When it does, friends, you will go down – like a catastrophic vehicular accident culminating in the mass destruction of you. There you will be in a feeble heap at the limicolous bottom of your life. You will feel so isolated and desperate that all you have experienced up to this point seems both light-years away and utterly meaningless.
Photo courtesy of Matan Rochlitz
Likely you will linger there for a time that feels endless; and just when you think you are ready to find your sea legs and wobble onward, something will come along to remind you that aren’t. Usually it’s something that, under previous circumstances, you would have taken in stride but now knocks your wind clean out like a flat tire, or your favorite crackers that are out of stock at the grocery store, or breathing. That cycle of shoring up and toppling over will go on for a good long while.
One day, though, you just might catch yourself beginning to find your way out. It may sound ludicrous now, but slowly you may discover tiny parcels of heaven all around you. Each little bit of light you find is an accomplishment upon which you can build. Search out warmth in the hands of those who love you. Take in the sky. Attend to the goofy grin on the face of a passing puppy, and grin back with your tongue out. Soon you will begin to count your blessings (yes, you have blessings) — not only because you have known love, as transient as it is everlasting, but also because with awareness comes compassion, empathy, and greater patience. These are keys to more love. So, you see, grief may be one of your most profound gifts.
Though I’d bet that if you are in the throes as you read this, you probably want to punch me for saying so. It’s ok. I kind of want to punch me. Because it sucks. Hard. In the most-ingeniously-engineered-evil-plan-to destroy-the-universe kind of way. And “smelling the flowers” is not easy in the beginning nor is it a cure-all. Taking stock in the glory of the minutia, however, may assist in opening your eyes to the rest of your life. What’s more, you are not alone. There are throngs of us out there who know what loss is and we want you to have faith in the value of what lies on the other side of where you are. Beauty will find you if you open yourself again to seek it.

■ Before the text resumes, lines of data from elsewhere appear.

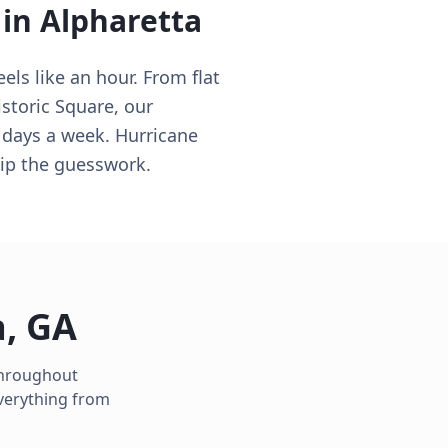
 in
Alpharetta
els like an hour. From flat
storic Square, our
 days a week. Hurricane
ip the guesswork.
a
,
GA
 throughout
verything from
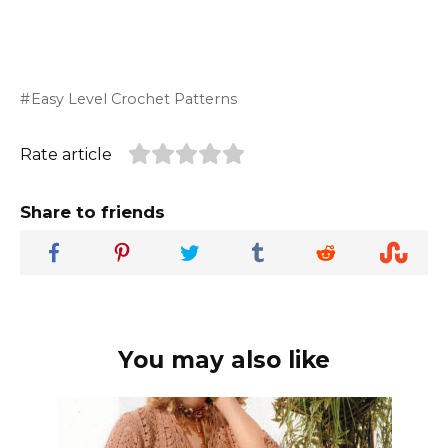
Easy Level Crochet Patterns
Rate article
Share to friends
You may also like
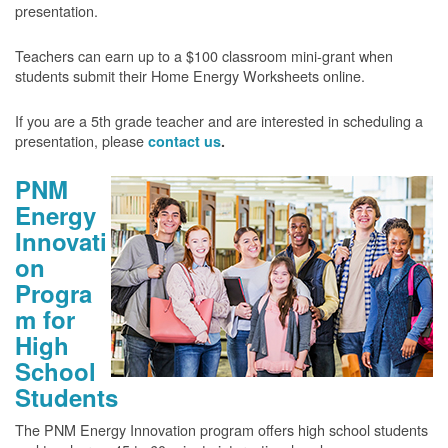
presentation.
Teachers can earn up to a $100 classroom mini-grant when
students submit their Home Energy Worksheets online.
If you are a 5th grade teacher and are interested in scheduling a
presentation, please
contact us
.
PNM
Energy
Innovati
on
Progra
m for
High
School
Students
The PNM Energy Innovation program offers high school students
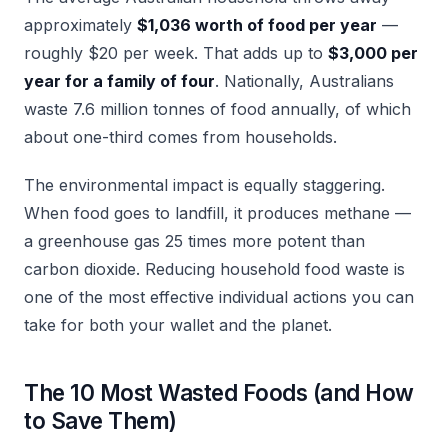
approximately
$1,036 worth of food per year
—
roughly $20 per week. That adds up to
$3,000 per
year for a family of four
. Nationally, Australians
waste 7.6 million tonnes of food annually, of which
about one-third comes from households.
The environmental impact is equally staggering.
When food goes to landfill, it produces methane —
a greenhouse gas 25 times more potent than
carbon dioxide. Reducing household food waste is
one of the most effective individual actions you can
take for both your wallet and the planet.
The 10 Most Wasted Foods (and How
to Save Them)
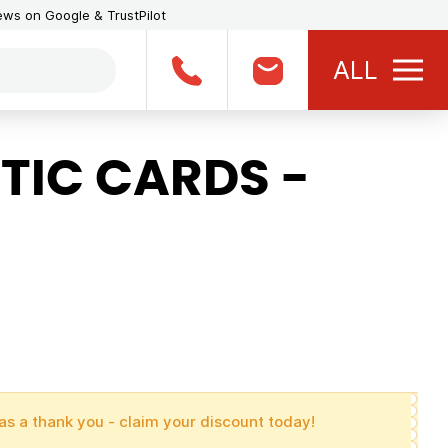
iews on Google & TrustPilot
ALL
TIC CARDS -
as a thank you - claim your discount today!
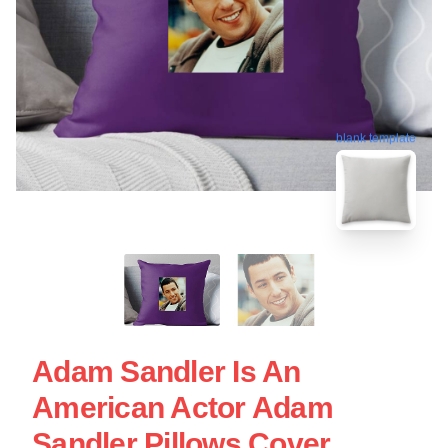
blank template
Adam Sandler Is An
American Actor Adam
Sandler Pillows Cover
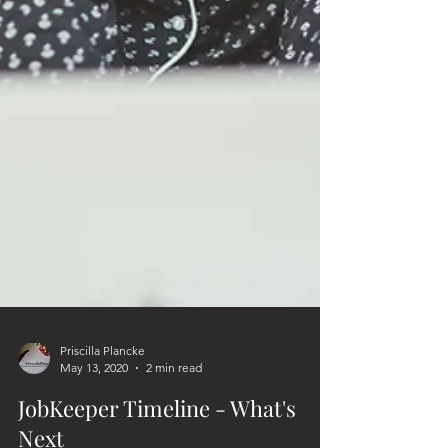
Priscilla Plancke
May 13, 2020
2 min read
JobKeeper Timeline - What's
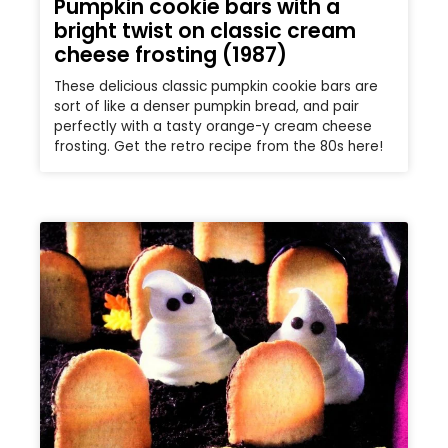
Pumpkin cookie bars with a
bright twist on classic cream
cheese frosting (1987)
These delicious classic pumpkin cookie bars are
sort of like a denser pumpkin bread, and pair
perfectly with a tasty orange-y cream cheese
frosting. Get the retro recipe from the 80s here!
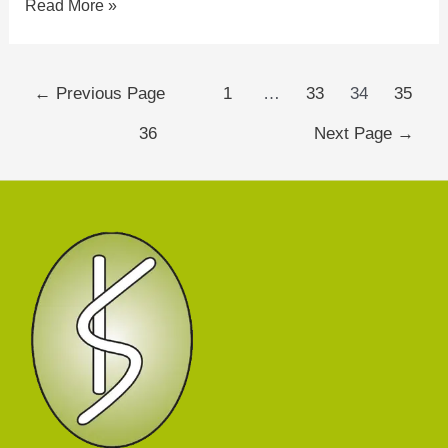
Read More »
←
Previous Page
1
…
33
34
35
36
Next Page
→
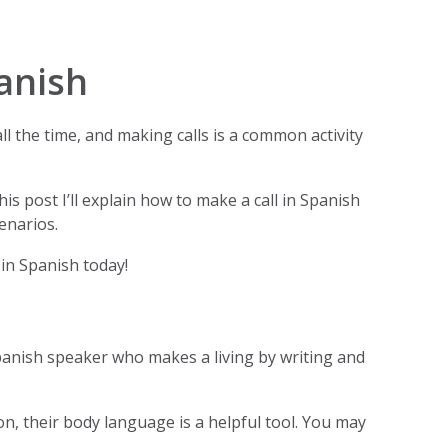
anish
ll the time, and making calls is a common activity
s post I’ll explain how to make a call in Spanish
enarios.
 in Spanish today!
panish speaker who makes a living by writing and
, their body language is a helpful tool. You may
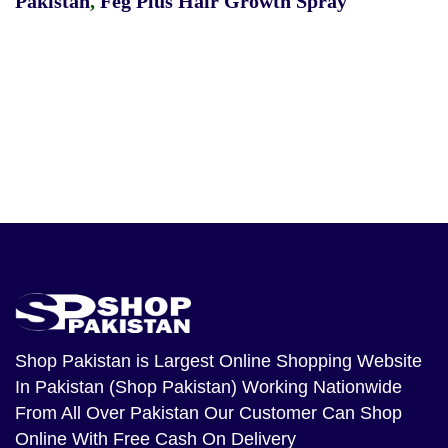
Pakistan
,
Feg Plus Hair Growth Spray
Shop Pakistan
is Largest Online Shopping Website
In Pakistan (Shop Pakistan) Working Nationwide
From All Over Pakistan Our Customer Can Shop
Online With Free Cash On Delivery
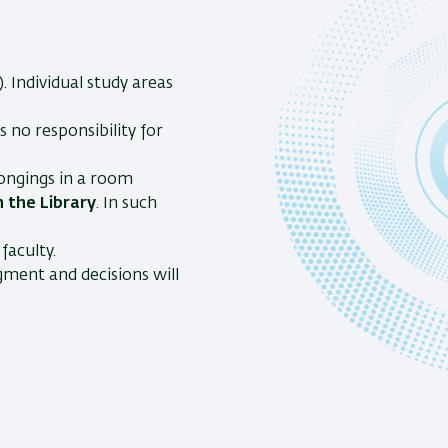
 Individual study areas
 no responsibility for
longings in a room
 the Library
. In such
faculty.
gment and decisions will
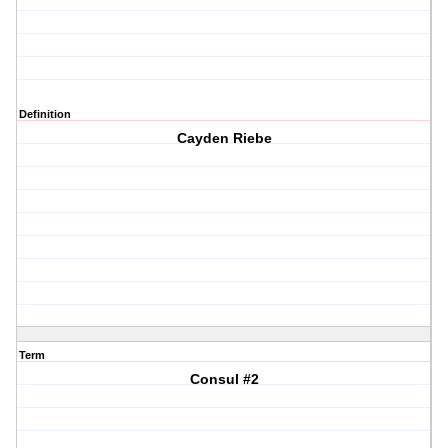
Definition
Cayden Riebe
Term
Consul #2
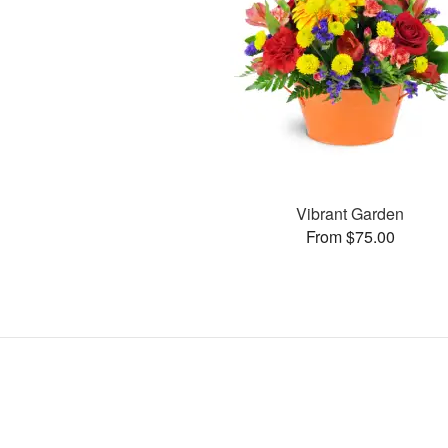
Vibrant Garden
From $75.00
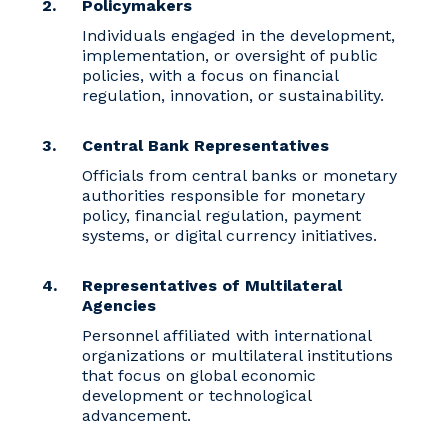
Policymakers
Individuals engaged in the development,
implementation, or oversight of public
policies, with a focus on financial
regulation, innovation, or sustainability.
Central Bank Representatives
Officials from central banks or monetary
authorities responsible for monetary
policy, financial regulation, payment
systems, or digital currency initiatives.
Representatives of Multilateral
Agencies
Personnel affiliated with international
organizations or multilateral institutions
that focus on global economic
development or technological
advancement.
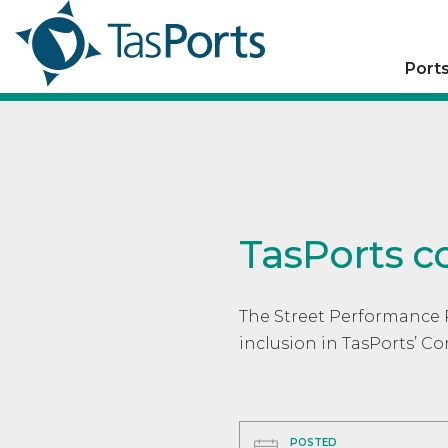
Port
TasPorts c
The Street Performance 
inclusion in TasPorts’ 
POSTED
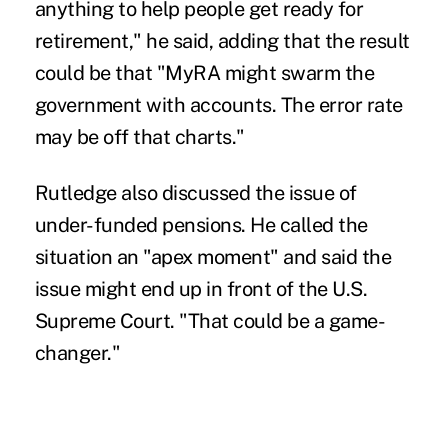
anything to help people get ready for
retirement," he said, adding that the result
could be that "MyRA might swarm the
government with accounts. The error rate
may be off that charts."
Rutledge also discussed the issue of
under-funded pensions. He called the
situation an "apex moment" and said the
issue might end up in front of the U.S.
Supreme Court. "That could be a game-
changer."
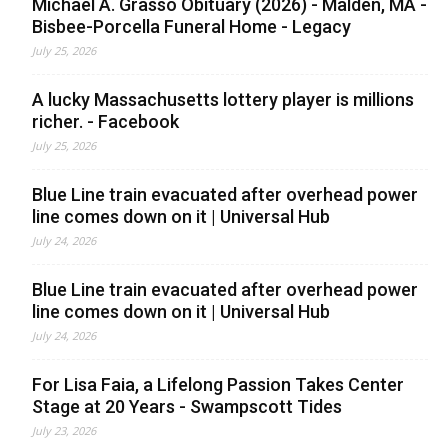
Michael A. Grasso Obituary (2026) - Malden, MA -
Bisbee-Porcella Funeral Home - Legacy
July 25, 2026
A lucky Massachusetts lottery player is millions
richer. - Facebook
July 25, 2026
Blue Line train evacuated after overhead power
line comes down on it | Universal Hub
July 24, 2026
Blue Line train evacuated after overhead power
line comes down on it | Universal Hub
July 24, 2026
For Lisa Faia, a Lifelong Passion Takes Center
Stage at 20 Years - Swampscott Tides
July 23, 2026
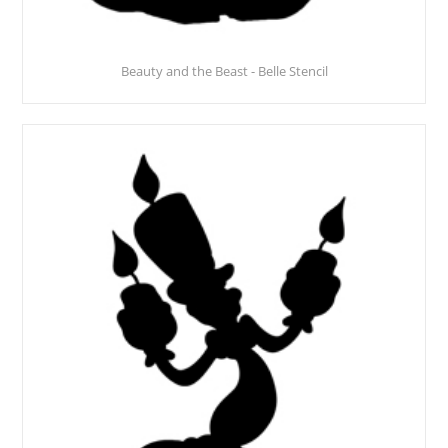
Beauty and the Beast - Belle Stencil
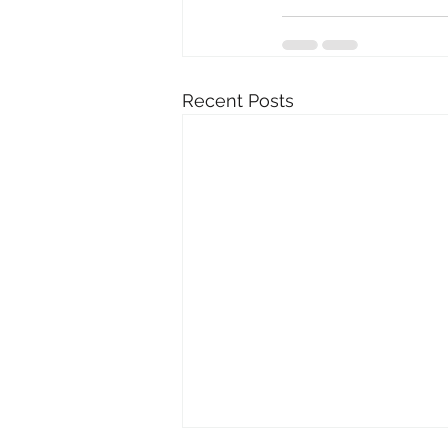
Recent Posts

The notion may now clang cacophonously in your delicate ears, but the truth is we are wired to endure loss. It is in our nature to wallow and seize in perpetuity when it comes to spectacular grief as surely as it is to love recklessly and with abandon. We are tasked, then to put endurance into practice for the betterment of ourselves and those around us. Survival connotes perseverance, singularly and globally. Wandering listlessly in the Land of “Why Me?” is tempting, and certainly permissible for a time, but none of us is immune to the human condition. The trick is to craft your response and become both the pupil and the master of how it will shape you.
Photo courtesy of Rhys Asplundh
You have found your test. Own it. Hate it. Allow for help when you cannot help yourself. Accept your human-ness. Forgive yourself for screwing up, for feeling out of control, for losing it. Just as you would comfort tenderly a friend in your position, so too express compassion for yourself.
Now breathe in, and let a little bit of it go in favor of something new. Your loss will forever be interwoven into the fiber of your body, but it need not impair you. Hear this: you will walk again, if and when you see fit, so long as you identify and employ the supports you need, and in as much as you choose.
Grief can hijack you. If it has, let it for a little while. Soon, you will stare down the barrel of the gun, peacefully wave it aside, turn your back with confidence, return your tray table to its upright position, and prepare to fly with the knowledge that you are one tough mother.
Your earned compassion will allow you to soar. When you do, your wingmen and women will be right there with you, helping you write your new story of what it means to you to live a fully engaged life.